A brief look at Go timers to clear out stale sensor stations.

This articles introduces Go (Golang) Timers as the mechanism the the IoTa gateway uses to identify stale IoT stations. Modifying the Station with with a new Go timestamp field will allow IoTe to determine how long it has been since the last time it has heard from a given Station.

If the last refresh time for a particular station has been longer than the timeout period the Station will be marked as stale.

Designing Our Timer Usage

A new Timeout field will be added to IoTa’s simple go configuration to indicate how long in (seconds, minutes or hours) a station will remain active as long as it has been refreshed within the config.StationTimeout interval.

Refreshing IoT Stations

A Station is refreshed every time IoTa receives a message, either a network announcement or data telemetry message from that particular station.
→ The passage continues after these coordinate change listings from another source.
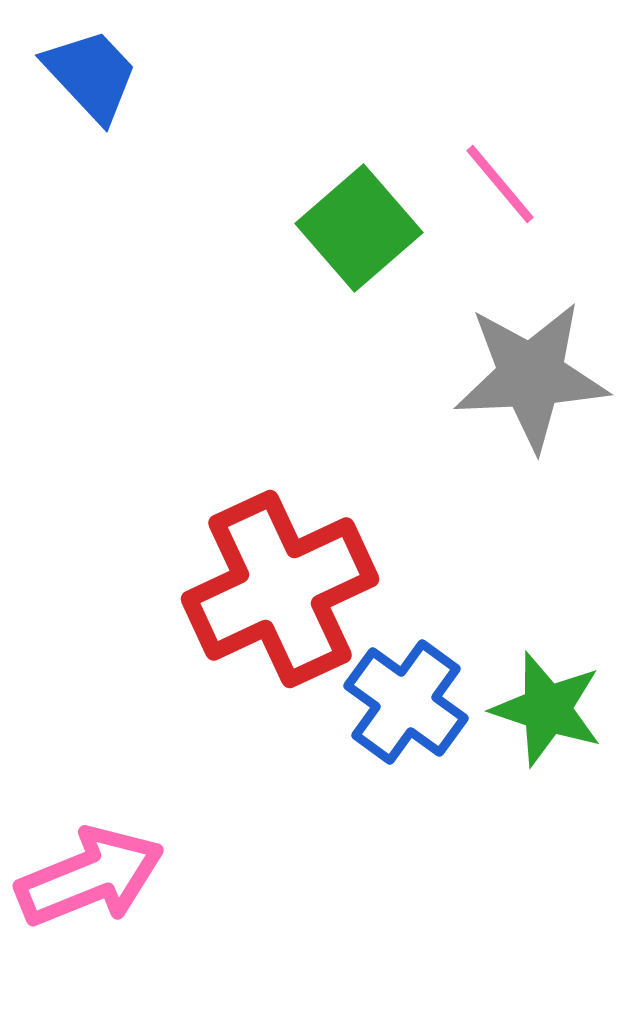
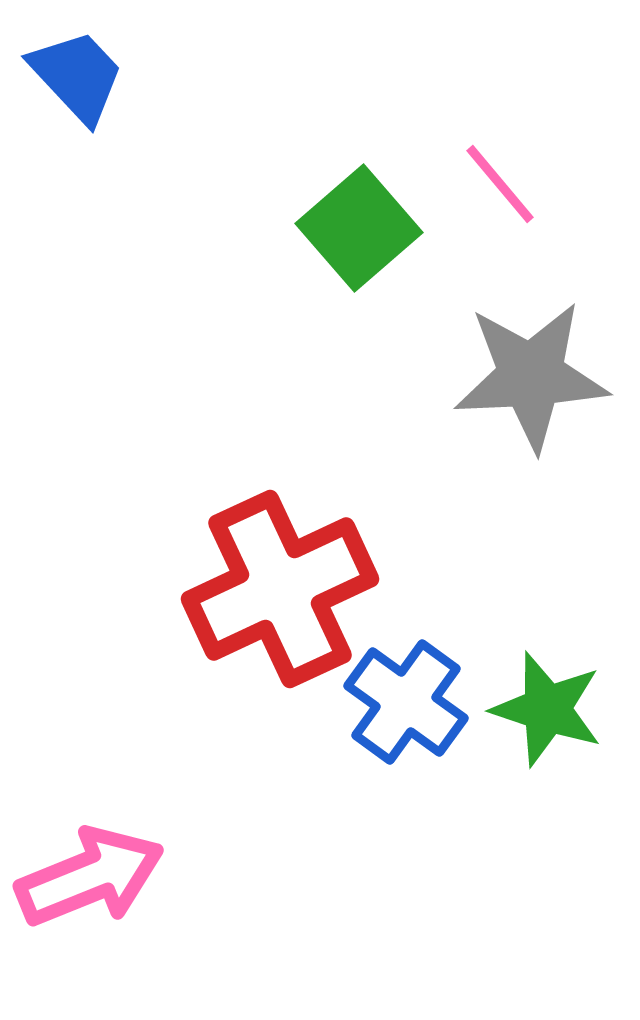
blue trapezoid: moved 14 px left, 1 px down
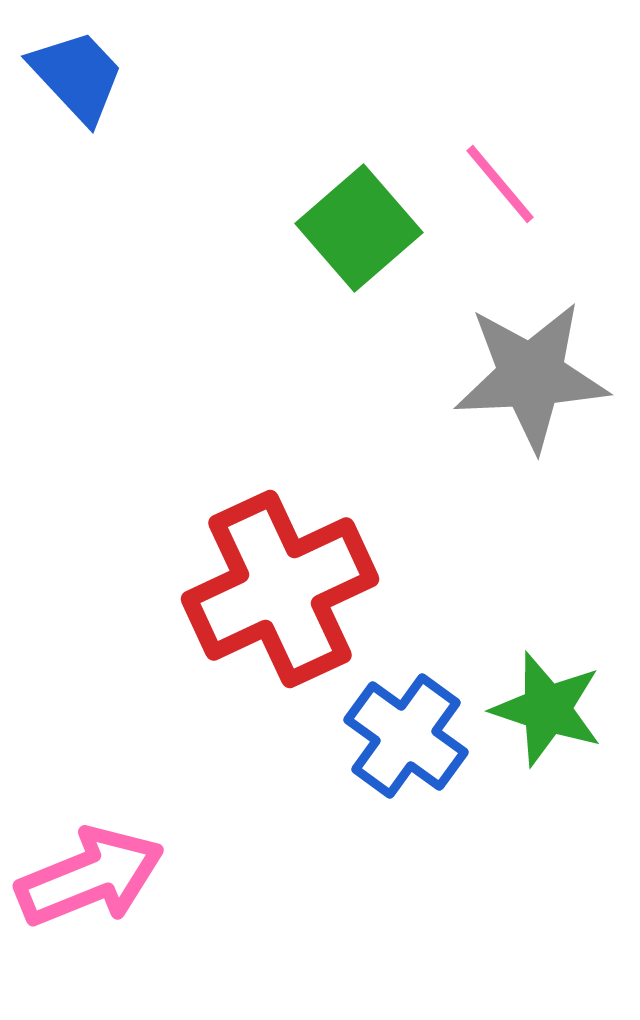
blue cross: moved 34 px down
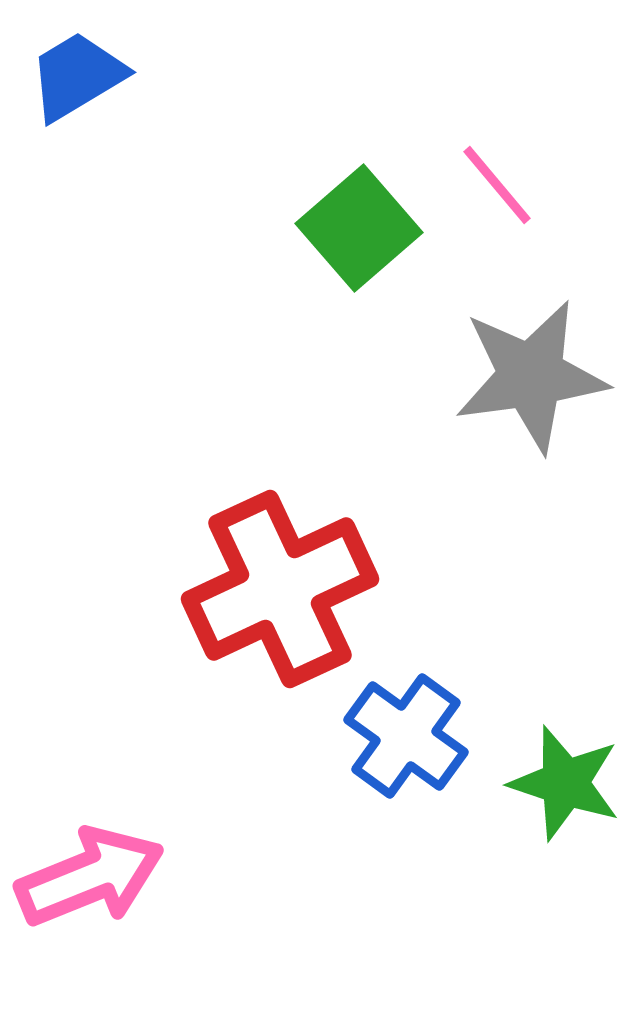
blue trapezoid: rotated 78 degrees counterclockwise
pink line: moved 3 px left, 1 px down
gray star: rotated 5 degrees counterclockwise
green star: moved 18 px right, 74 px down
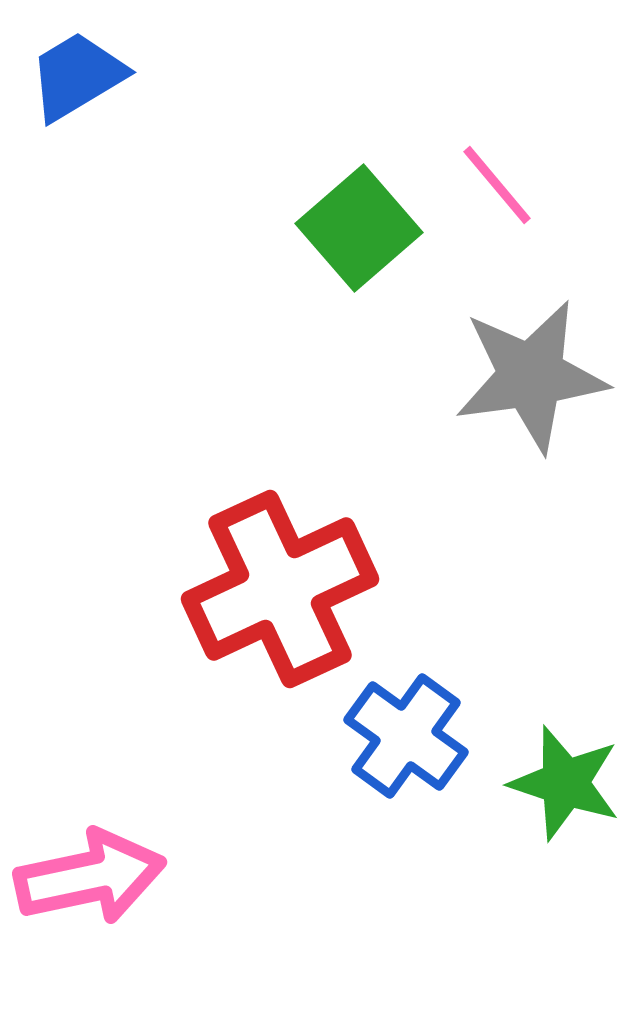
pink arrow: rotated 10 degrees clockwise
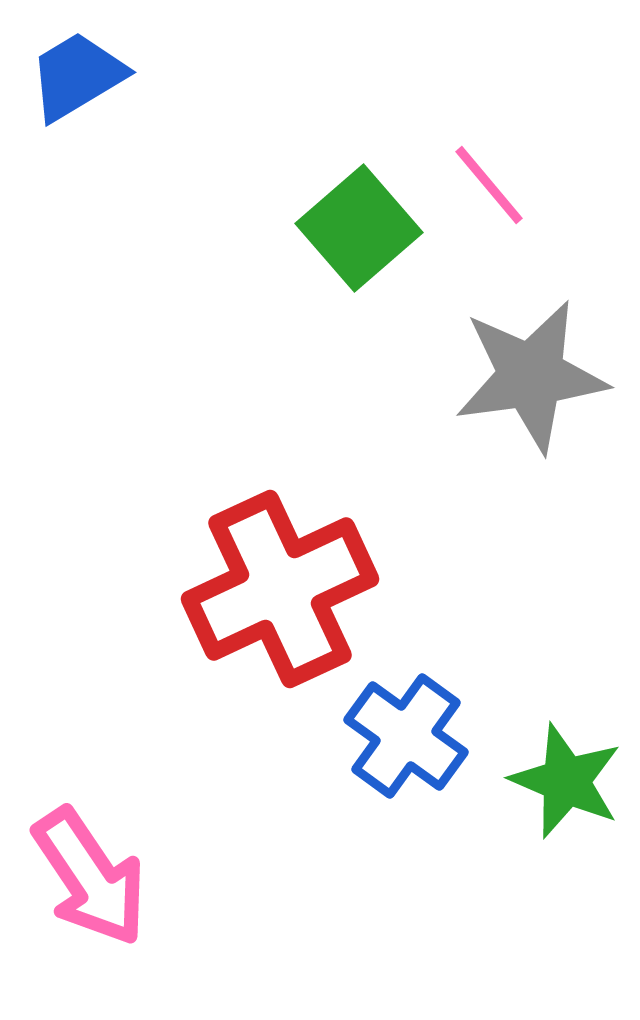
pink line: moved 8 px left
green star: moved 1 px right, 2 px up; rotated 5 degrees clockwise
pink arrow: rotated 68 degrees clockwise
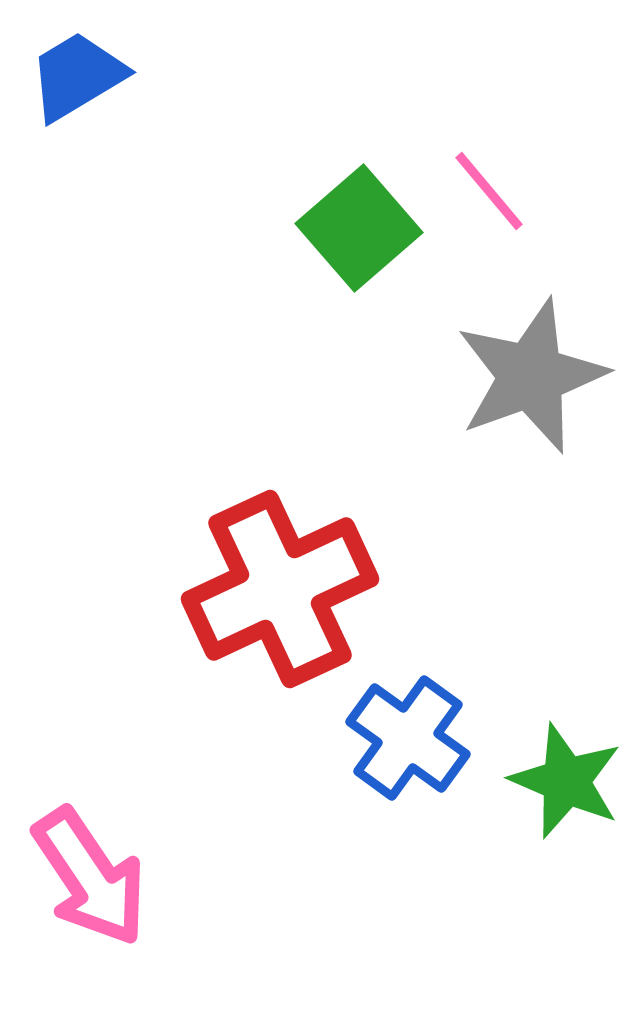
pink line: moved 6 px down
gray star: rotated 12 degrees counterclockwise
blue cross: moved 2 px right, 2 px down
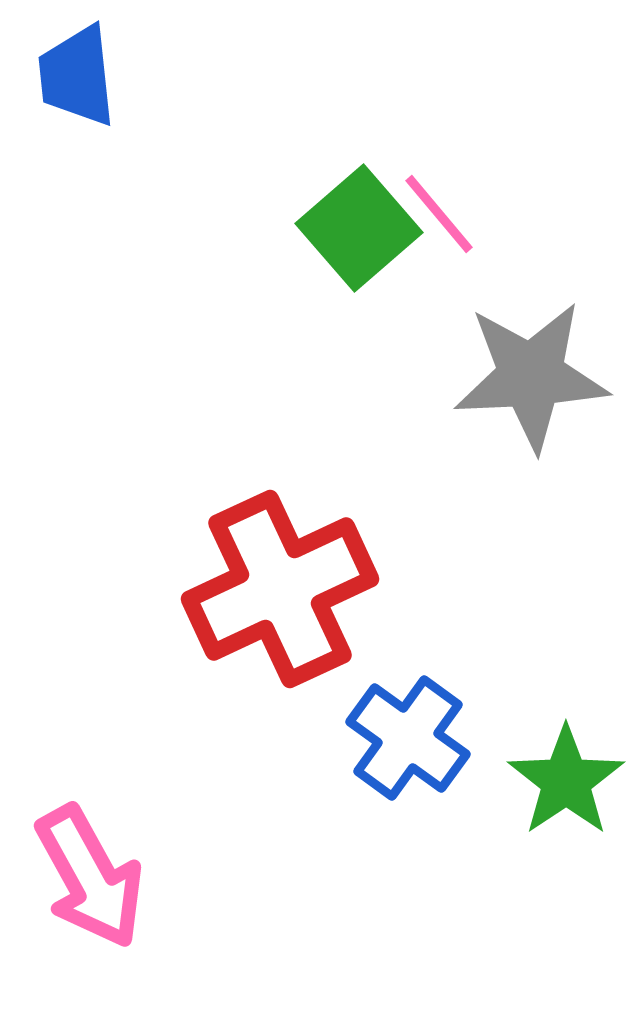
blue trapezoid: rotated 65 degrees counterclockwise
pink line: moved 50 px left, 23 px down
gray star: rotated 17 degrees clockwise
green star: rotated 15 degrees clockwise
pink arrow: rotated 5 degrees clockwise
For example, Imagine IoTa receives a message from Station 01 at 10:15:33 with a 5 minute timeout. The station will be considered stale at 10:20:33.

At some point in the future IoTa will delete the stations once the Station has been stale for a period of 3 * config.StationTimeout as an example.

Finally we’ll provide a way to systematically determine when a station will go stale then market as such.

Setting up a Go Timer


import (
    "time"
)

const (
    StateNone   = iota,
    StateActive
    StateStale
    StateExpired
)

struct Station type {
    // ... 

    State       int
    LastTime    time.Time  // Last time we heard from this Station
}

func StationTimeout() {
    ticker := time.NewTicker(time.Minute * 5)
    defer ticker.Stop()
    defer go cleanupStations() // will this work?

	for {
		case t := <-ticker.C:
            // Walk all stations and look for timeouts
            for _, station := range Stations {
                expiration :=  station.LastTime + conf.StationTimeout
                if station.LastTime.After(expiration * 3) { 
                   station.State = StateExpired
                } else if station.LastTime.After(expiration) {
                   station.State = StateStale 
                }  else {
                    station.State = StateActive
                }
            }
		}
	}
}

func cleanupStations() {
    // walk expired stations and perform cleanup
    
    // write cached Data to the filesystem before croaking
    
    // Announce to dashboard the station is being cleaned up
}

I will briefly summarize what the above code is doing.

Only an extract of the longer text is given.